### [Task description]
Would you return exactly the lines below from the line with "OBS! Antal rundes op til næs" through the line with "ಬಾರಿಗೆ ದೈಹಿಕ ದೌರ್ಜನ್ಯ", both included, and nothing else, leaving out the pictures?

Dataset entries
== == ==

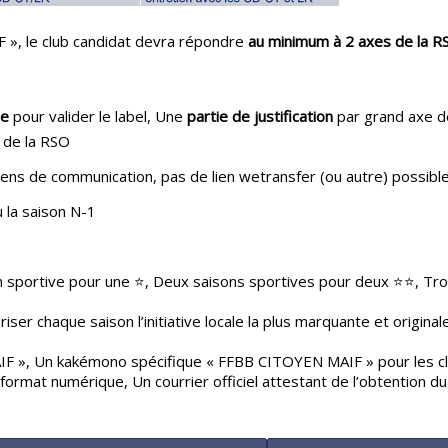
 », le club candidat devra répondre
au minimum à 2 axes de la R
ve
pour valider le label, Une
partie de justification
par grand axe d
 de la RSO
liens de communication, pas de lien wetransfer (ou autre) possibl
u la saison N-1
sportive pour une ⭐️, Deux saisons sportives pour deux ⭐️⭐️, Troi
r chaque saison l’initiative locale la plus marquante et originale
F », Un kakémono spécifique « FFBB CITOYEN MAIF » pour les club
at numérique, Un courrier officiel attestant de l’obtention du l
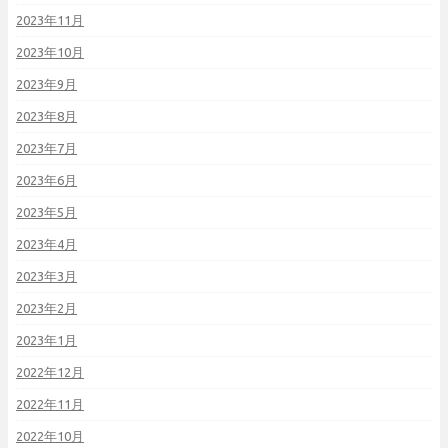
2023年11月
2023年10月
2023年9月
2023年8月
2023年7月
2023年6月
2023年5月
2023年4月
2023年3月
2023年2月
2023年1月
2022年12月
2022年11月
2022年10月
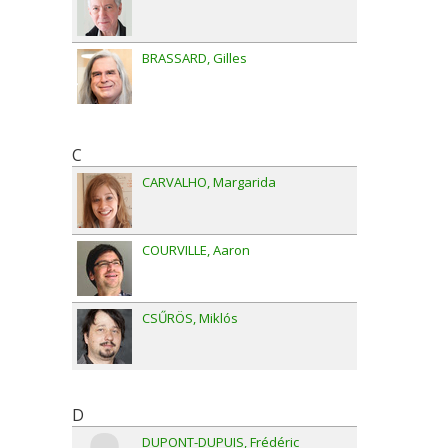
BRASSARD
Gilles
C
CARVALHO
Margarida
COURVILLE
Aaron
CSŰRÖS
Miklós
D
DUPONT-DUPUIS
Frédéric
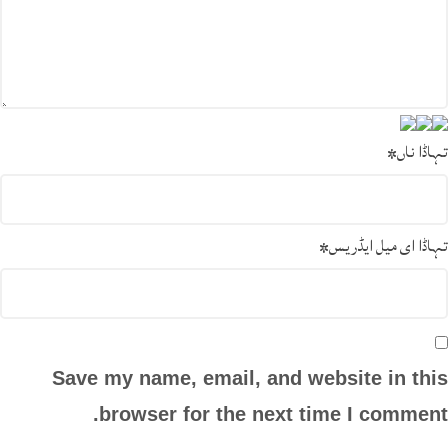
تہاڈا ناں
*
تہاڈا ای میل ایڈریس
*
Save my name, email, and website in this
browser for the next time I comment.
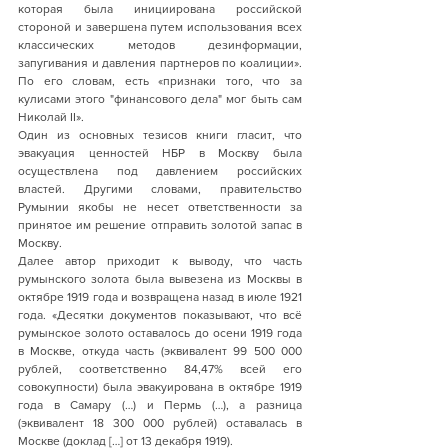
которая была инициирована российской 
стороной и завершена путем использования всех 
классических методов дезинформации, 
запугивания и давления партнеров по коалиции». 
По его словам, есть «признаки того, что за 
кулисами этого "финансового дела" мог быть cам 
Николай II».
Один из основных тезисов книги гласит, что 
эвакуация ценностей НБР в Москву была 
осуществлена под давлением российских 
властей. Другими словами, правительство 
Румынии якобы не несет ответственности за 
принятое им решение отправить золотой запас в 
Москву. 
Далее автор приходит к выводу, что часть 
румынского золота была вывезена из Москвы в 
октябре 1919 года и возвращена назад в июле 1921 
года. «Десятки документов показывают, что всё 
румынское золото оставалось до осени 1919 года 
в Москве, откуда часть (эквивалент 99 500 000 
рублей, соответственно 84,47% всей его 
совокупности) была эвакуирована в октябре 1919 
года в Самару (…) и Пермь (…), а разница 
(эквивалент 18 300 000 рублей) оставалась в 
Москве (доклад […] от 13 декабря 1919).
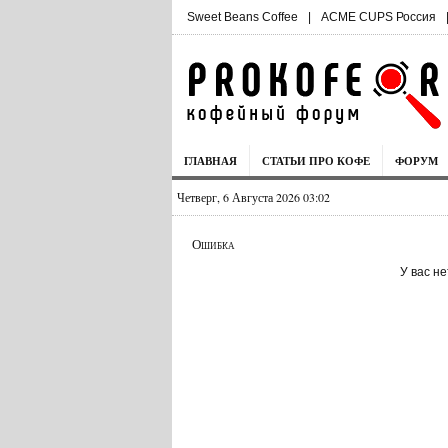
Sweet Beans Coffee
|
ACME CUPS Россия
ГЛАВНАЯ
СТАТЬИ ПРО КОФЕ
ФОРУМ
Четверг, 6 Августа 2026 03:02
Ошибка
У вас н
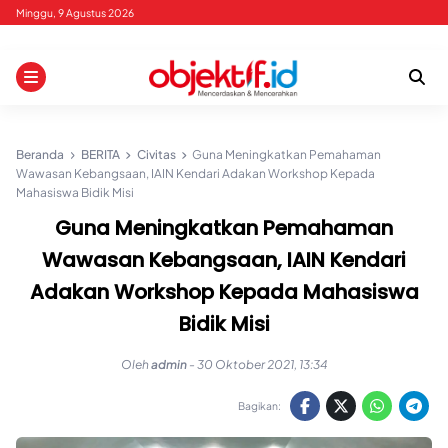
Skip
Minggu, 9 Agustus 2026
to
content
Beranda
BERITA
Civitas
Guna Meningkatkan Pemahaman
Wawasan Kebangsaan, IAIN Kendari Adakan Workshop Kepada
Mahasiswa Bidik Misi
Guna Meningkatkan Pemahaman
Wawasan Kebangsaan, IAIN Kendari
Adakan Workshop Kepada Mahasiswa
Bidik Misi
Oleh
admin
-
30 Oktober 2021, 13:34
Bagikan:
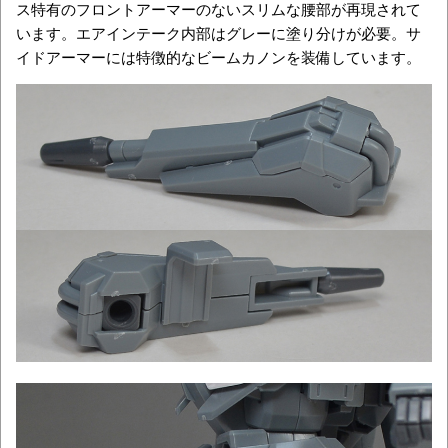
ス特有のフロントアーマーのないスリムな腰部が再現されて
います。エアインテーク内部はグレーに塗り分けが必要。サ
イドアーマーには特徴的なビームカノンを装備しています。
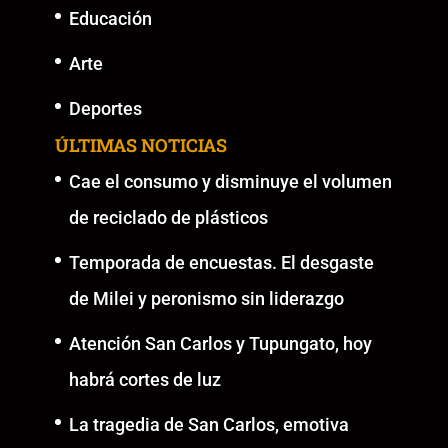
Educación
Arte
Deportes
ÚLTIMAS NOTICIAS
Cae el consumo y disminuye el volumen
de reciclado de plásticos
Temporada de encuestas. El desgaste
de Milei y peronismo sin liderazgo
Atención San Carlos y Tupungato, hoy
habrá cortes de luz
La tragedia de San Carlos, emotiva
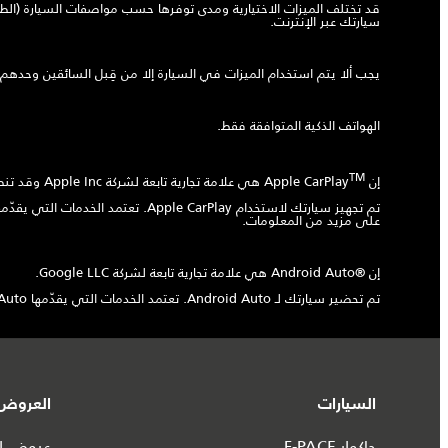
قد تختلف الميزات الاختيارية ومدى توفرها حسب مواصفات السيارة (الطرا
سيارتك عبر الإنترنت.
يجب ألا يتم استخدام الميزات في السيارة إلا من قِبل السائقين وحدهم
الهواتف الذكية المتوافقة فقط.
TM
إن Apple CarPlay
هي علامة تجارية تابعة لشركة Apple Inc وقد تنطبق شروط مستخدم Apple Inc. النهائي.
على مزيد من المعلومات.
إن ®Android Auto هي علامة تجارية تابعة لشركة Google LLC.
تم تحضير سيارتك لـ Android Auto. تعتمد الخدمات التي يقدّمها Android Auto على توفر الميزة في بلدك، يُرجى الاطلاع على https://www.android.com/auto لمزيد من المعلومات.
السيارات
العروض 
جاكوار F-PACE
عروض ال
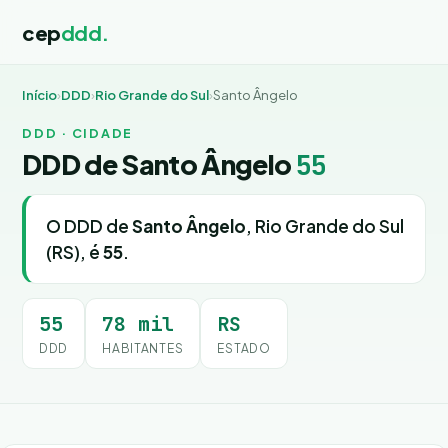
cep
ddd.
Início
›
DDD
›
Rio Grande do Sul
›
Santo Ângelo
DDD · CIDADE
DDD de Santo Ângelo
55
O DDD de
Santo Ângelo
, Rio Grande do Sul
(RS), é
55
.
55
78 mil
RS
DDD
HABITANTES
ESTADO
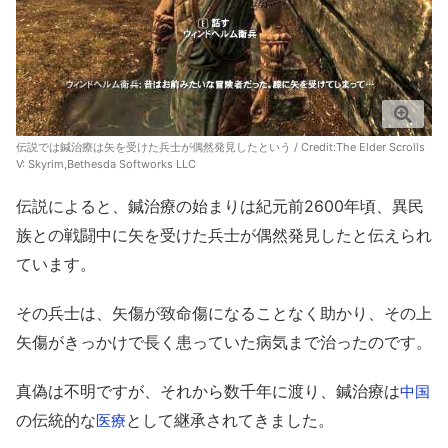
伝説では鍼治療は矢を受けた兵士が偶然発見したという / Credit:
The Elder Scrolls
V: Skyrim,Bethesda Softworks LLC
伝説によると、鍼治療の始まりは紀元前2600年頃、異民
族との戦闘中に矢を受けた兵士が偶然発見したと伝えられ
ています。
その兵士は、矢傷が致命傷になることなく助かり、その上
矢傷がきっかけで長く患っていた病気まで治ったのです。
真偽は不明ですが、それから数千年に渡り、鍼治療は
中国
の伝統的な
として継承されてきました。
医療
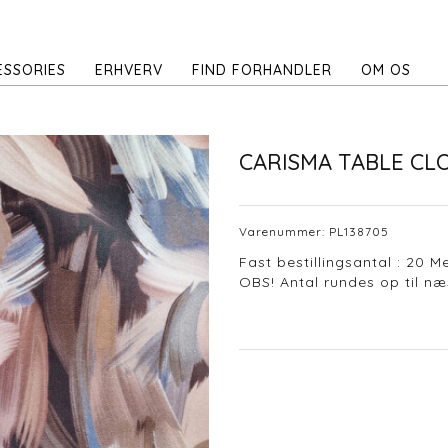
ESSORIES
ERHVERV
FIND FORHANDLER
OM OS
CARISMA TABLE CL
Varenummer:
PL138705
Fast bestillingsantal : 20 M
OBS! Antal rundes op til næs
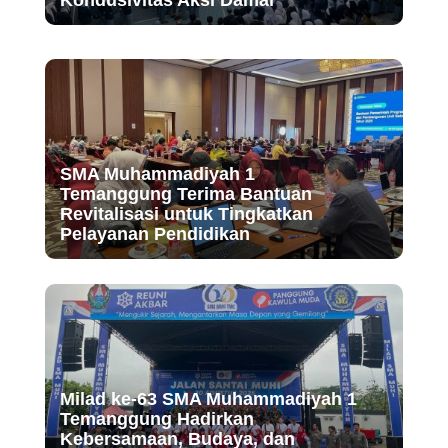
Kondusivitas Aksi Damai
SMA Muhammadiyah 1
Temanggung Terima Bantuan
Revitalisasi untuk Tingkatkan
Pelayanan Pendidikan
Milad ke-63 SMA Muhammadiyah 1
Temanggung Hadirkan
Kebersamaan, Budaya, dan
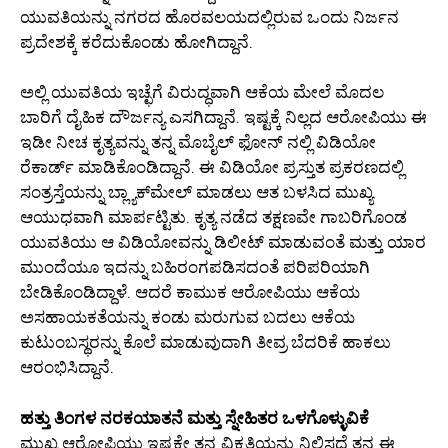
ಯುವತಿಯನ್ನು ನಗರದ ಹೊರವಲಯದಲ್ಲಿರುವ ಒಂದು ನಿರ್ಜನ
ಪ್ರದೇಶಕ್ಕೆ ಕರೆದುಕೊಂಡು ಹೋಗಿದ್ದಾನೆ.
ಅಲ್ಲಿ ಯುವತಿಯ ಇಚ್ಛೆಗೆ ವಿರುದ್ಧವಾಗಿ ಆಕೆಯ ಮೇಲೆ ಮೊದಲ
ಬಾರಿಗೆ ದೈಹಿಕ ದೌರ್ಜನ್ಯ ಎಸಗಿದ್ದಾನೆ. ಇಷ್ಟಕ್ಕೆ ನಿಲ್ಲದ ಆರೋಪಿಯು ಈ
ಇಡೀ ನೀಚ ಕೃತ್ಯವನ್ನು ತನ್ನ ಮೊಬೈಲ್ ಫೋನ್ ನಲ್ಲಿ ವಿಡಿಯೋ
ರೆಕಾರ್ಡ್ ಮಾಡಿಕೊಂಡಿದ್ದಾನೆ. ಈ ವಿಡಿಯೋ ಪ್ರಸ್ತುತ ಪ್ರಕರಣದಲ್ಲಿ
ಸಂತ್ರಸ್ತೆಯನ್ನು ಬ್ಲ್ಯಾಕ್‌ಮೇಲ್ ಮಾಡಲು ಆತ ಬಳಸಿದ ಮುಖ್ಯ
ಆಯುಧವಾಗಿ ಮಾರ್ಪಟ್ಟಿತು. ಕೃತ್ಯ ನಡೆದ ತಕ್ಷಣವೇ ಗಾಬರಿಗೊಂಡ
ಯುವತಿಯು ಆ ವಿಡಿಯೋವನ್ನು ಡಿಲೀಟ್ ಮಾಡುವಂತೆ ಮತ್ತು ಯಾರ
ಮುಂದೆಯೂ ಇದನ್ನು ಬಹಿರಂಗಪಡಿಸದಂತೆ ಪರಿಪರಿಯಾಗಿ
ಬೇಡಿಕೊಂಡಿದ್ದಾಳೆ. ಆದರೆ ಕಾಮುಕ ಆರೋಪಿಯು ಆಕೆಯ
ಅಸಹಾಯಕತೆಯನ್ನು ಕಂಡು ಮರುಗುವ ಬದಲು ಆಕೆಯ
ಕುಟುಂಬಸ್ಥರನ್ನು ಕೊಲೆ ಮಾಡುವುದಾಗಿ ತೀವ್ರ ಬೆದರಿಕೆ ಹಾಕಲು
ಆರಂಭಿಸಿದ್ದಾನೆ.
ಹತ್ತು ತಿಂಗಳ ನರಕಯಾತನೆ ಮತ್ತು ಸ್ನೇಹಿತರ ಒಳಗೊಳ್ಳುವಿಕೆ
ಮುಖ್ಯ ಆರೋಪಿಯು ಇಷ್ಟಕ್ಕೇ ತನ್ನ ವಿಕೃತಿಯನ್ನು ನಿಲ್ಲಿಸದೆ ತನ್ನ ಈ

== == ==

### [Answer box]
OBS! Antal rundes op til næs
Kondusivitas Aksi Damai
SMA Muhammadiyah 1
Temanggung Terima Bantuan
Revitalisasi untuk Tingkatkan
Pelayanan Pendidikan
Milad ke-63 SMA Muhammadiyah 1
Temanggung Hadirkan
Kebersamaan, Budaya, dan
ಯುವತಿಯನ್ನು ನಗರದ ಹೊರವಲಯದಲ್ಲಿರುವ ಒಂದು ನಿರ್ಜನ
ಪ್ರದೇಶಕ್ಕೆ ಕರೆದುಕೊಂಡು ಹೋಗಿದ್ದಾನೆ.
ಅಲ್ಲಿ ಯುವತಿಯ ಇಚ್ಛೆಗೆ ವಿರುದ್ಧವಾಗಿ ಆಕೆಯ ಮೇಲೆ ಮೊದಲ
ಬಾರಿಗೆ ದೈಹಿಕ ದೌರ್ಜನ್ಯ ಎಸಗಿದ್ದಾನೆ. ಇಷ್ಟಕ್ಕೆ ನಿಲ್ಲದ ಆರೋಪಿಯು ಈ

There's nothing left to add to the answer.